Walter S. Melion of Emory receives Distinguished Scholar Award

Professor Walter S. Melion, the Asa Griggs Candler Professor of Art History, at Emory University in Atlanta received the 2016 Distinguished Scholar Award at the ACHA’s Annual Meeting in Atlanta.


Award Citation

The ACHA 2016 Distinguished Scholar Award is presented to Professor Walter S. Melion, the Asa Griggs Candler Professor of Art History, Emory University, Atlanta, Georgia.

Professor Melion’s work has covered the field of Renaissance and early modern European visual culture broadly. He has demonstrated the links between image and spirituality, between representation and religious meaning. His works address how early modern people understood images and used art to convey profound messages, especially in the field of doctrine and exegesis. Melion has worked on art from across Europe, but especially printed images, showing the links between readers, viewers, and artists. In addition to monographs on Jerónimo Nadal’s Adnotationes et meditationes in Evangelia(2003-2007) and on Scriptural illustration in the 16th-century Low Countries (2009), his books include Shaping the Netherlandish Canon: Karel van Mander’s `Schilder-Boeck’(Chicago: 1991) and The Meditative Art: Studies in the Northern Devotional Print, 1550-1625 (Philadelphia: 2009).  
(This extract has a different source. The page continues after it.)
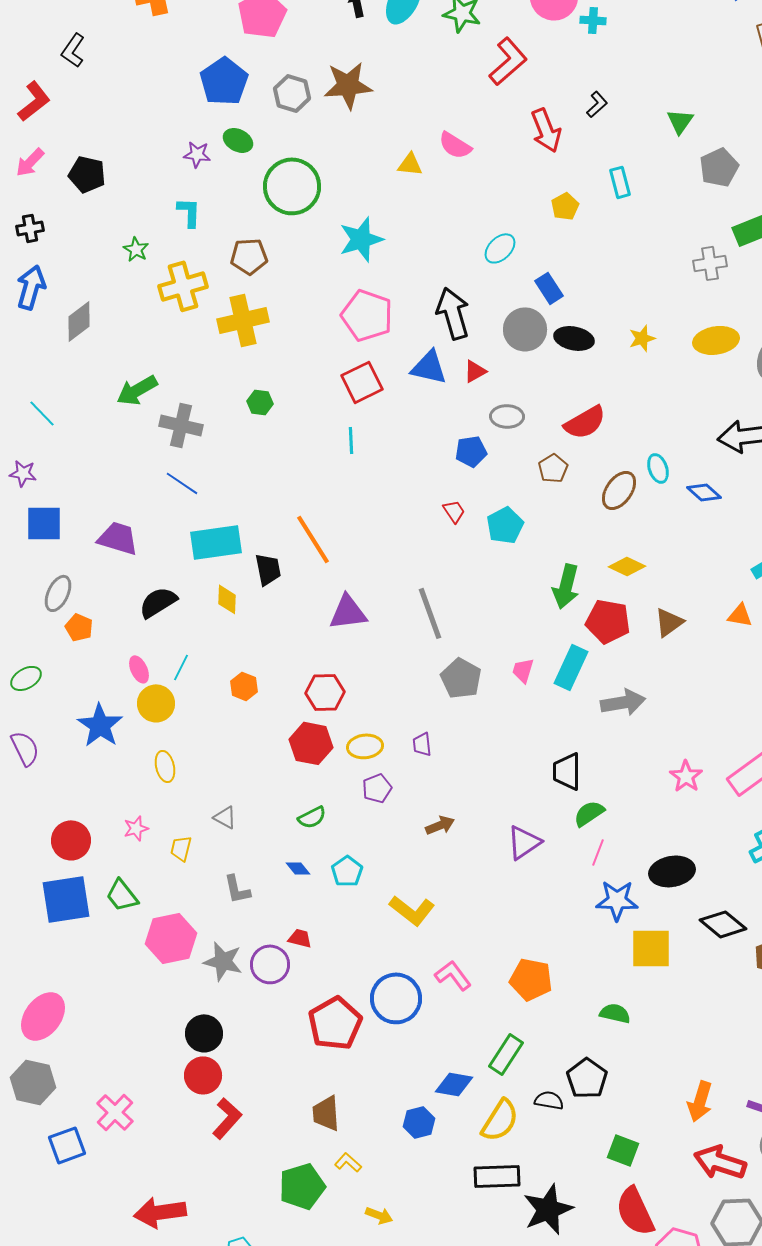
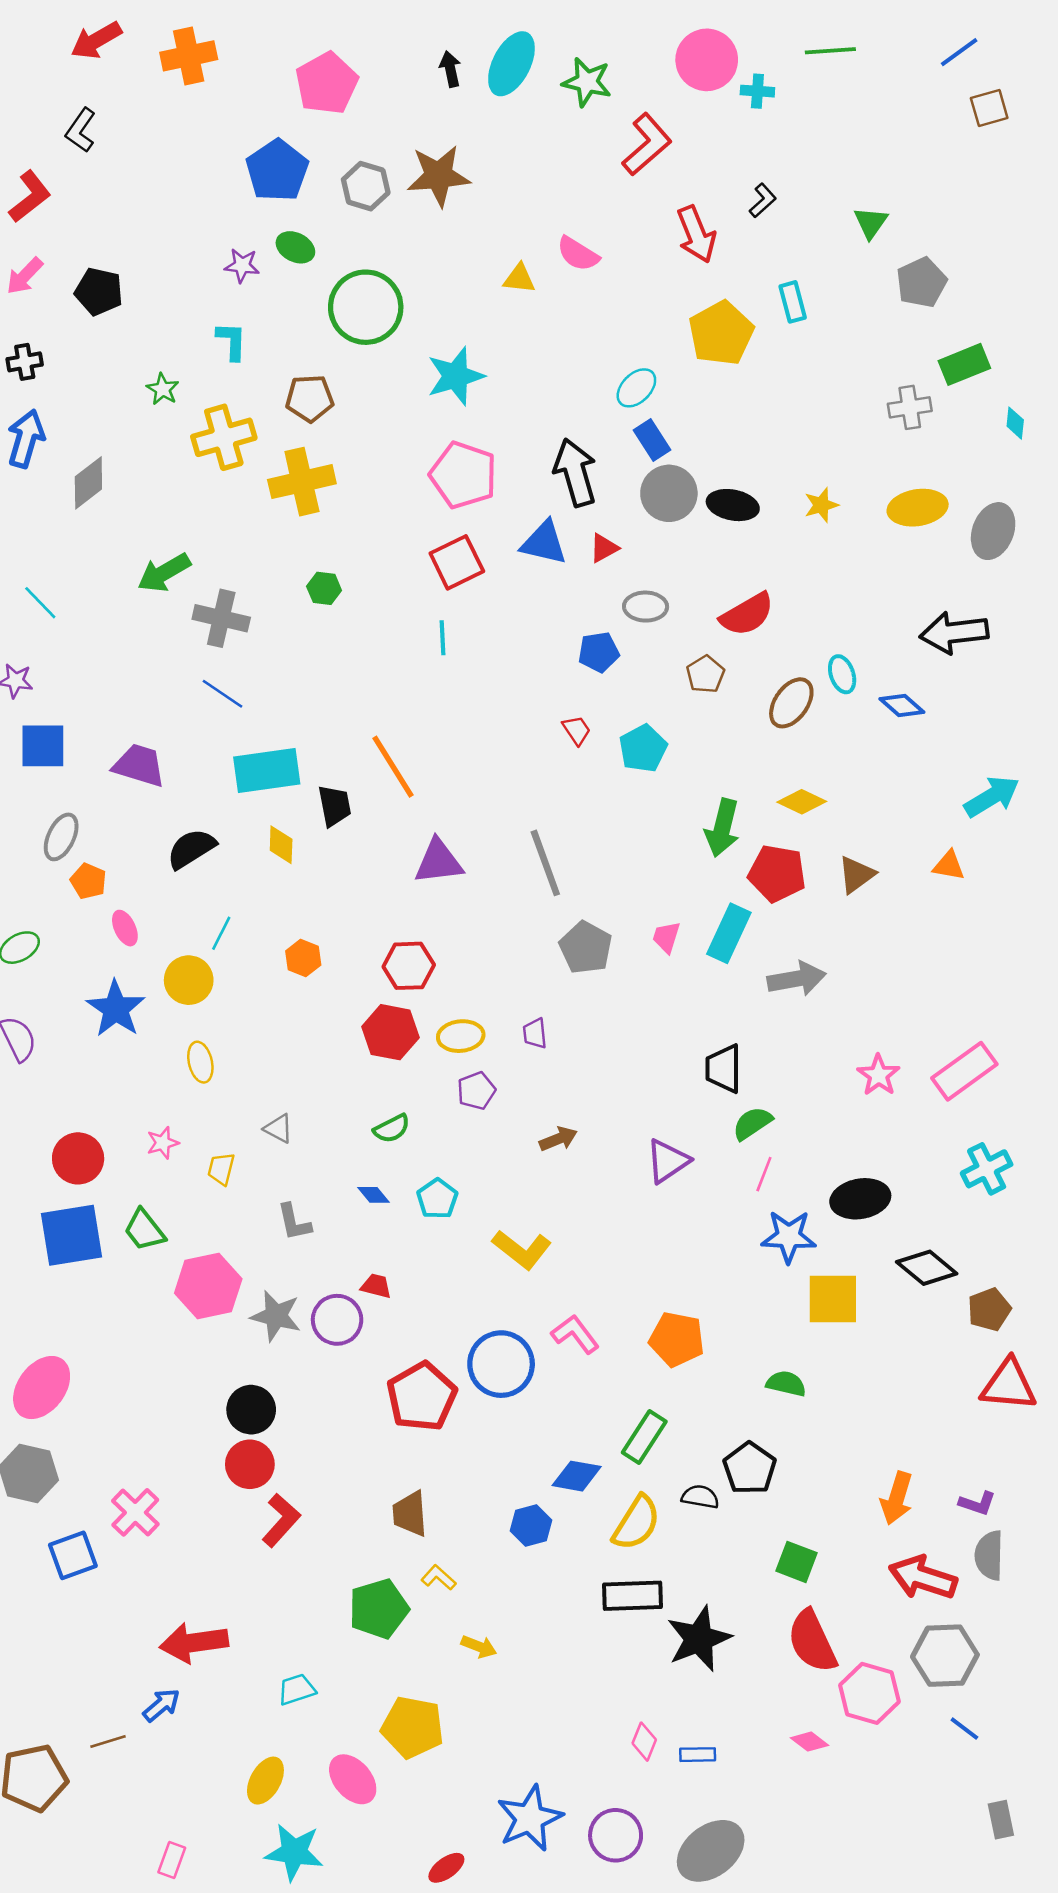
yellow pentagon: (565, 206) -> (721, 333), size x1.8
blue rectangle: (549, 288) -> (652, 440), moved
pink ellipse: (139, 669) -> (125, 928), moved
He has also been the patron of many scholars working in the field of Renaissance and early modern art history, organizing volumes of essays and promoting discussions across disciplinary boundaries. His work on devotional images has greatly enhanced our understanding of Catholic culture in the period of the Counter-Reformation and the Catholic Reformation, and has inspired a new generation of scholars to reconsider Catholic artistic culture at both elite and popular levels.  In 2010 he was elected Foreign Member of the Royal Netherlands Academy of Arts and Sciences.  

For his contribution to the scholarly pursuit in Catholic research and writing, Walter S. Melion is awarded the 2016 AMERICAN CATHOLIC HISTORICAL ASSOCIATION’s Distinguished Scholar Award.